Lacerda resistiu até onde deu. Com sobrepeso, hipertensão e diabetes, conseguiu sobreviver a um AVC, um acidente vascular cerebral, em maio deste ano. Por causa do coronavírus, estava internado desde o dia 30 de novembro. A morte foi confirmada por parentes nas redes sociais.

O músico trabalhou até antes da pandemia. No Carnaval do Recife, se apresentou com vigor ao lado do filho João Lacerda, que segue os mesmos passos do pai como cantor.

Lacerda morava no Recife há mais de 25 anos. Até antes da pandemia, costumava jogar seu dominó na avenida Boa Viagem na companhia de amigos.

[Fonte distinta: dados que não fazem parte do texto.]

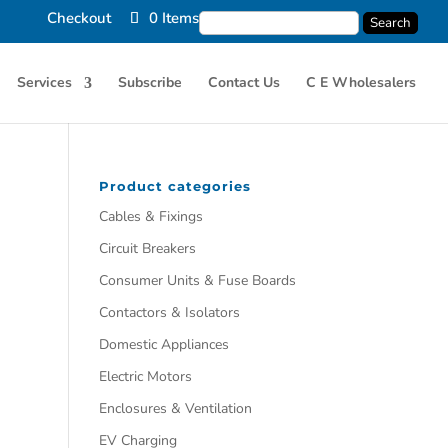
Checkout
0 Items
Services
Subscribe
Contact Us
C E Wholesalers
Product categories
Cables & Fixings
Circuit Breakers
Consumer Units & Fuse Boards
Contactors & Isolators
Domestic Appliances
Electric Motors
Enclosures & Ventilation
EV Charging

Desde o início dos casos provocados pelo novo coronavírus, estava recolhido em casa, no bairro de Boa Viagem, na zona sul do Recife. Morava só com João Lacerda, um dos filhos.

Familiares relatam que ele começou a sentir os primeiros sintomas no dia 29 de novembro do ano passado. Estava ofegante e se sentindo indisposto. Foi levado a um hospital particular, onde foi detectada a infecção pelo novo coronavírus e internado no dia seguinte.

Contraparente de Jackson do Pandeiro -a irmã dele era casada com o irmão do Rei do Ritmo- Genival chegou a gravar, em 1998, um tributo em sua homenagem.

Mas foi a partir de letras com duplo sentido, por meio de parcerias com o compositor paraibano João Gonçalves, que ele explodiu.

Escutou, em 1975, o Brasil cantar o verso “ele tá de olho é na butique dela”, da música “Severina Xique Xique”. Vendeu mais de 800 mil cópias.

Depois veio “Radinho de Pilha”, com o refrão “ela deu o rádio e não me disse nada”. Sempre bastante ativo e atento à evolução tecnológica, fez uma espécie de atualização da música, em 2016, ao lançar o clipe de “Me Dê o Seu Wi-Fi”.

“Eu digito, boto a senha e não vejo nada demais”, completava o refrão.

A veia cômica do paraibano se confundia com a música. Na verdade, fazia parte dela. Contracenou com o ator Lúcio Mauro. Do programa de comédia em que os dois participaram juntos na televisão, surgiu o LP “As Trapalhadas de Cazuza e seu Barbalho”, em 1970.